(TO DO): Please make an exact transcription of the records, keeping the pictures out of it.

Saved entries:

<<<<

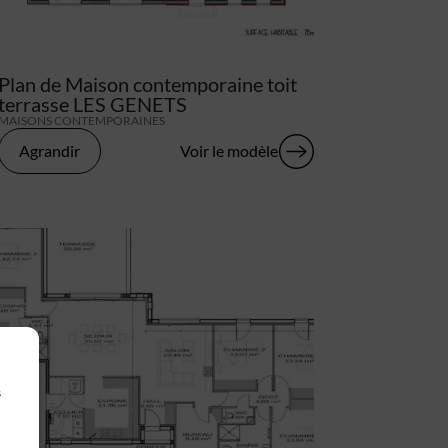
Plan de Maison contemporaine toit
terrasse LES GENETS
MAISONS CONTEMPORAINES
Agrandir
Voir le modèle
s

>>>>

(FINISHED EXERCISE):
Plan de Maison contemporaine toit
terrasse LES GENETS
MAISONS CONTEMPORAINES
Agrandir
Voir le modèle
s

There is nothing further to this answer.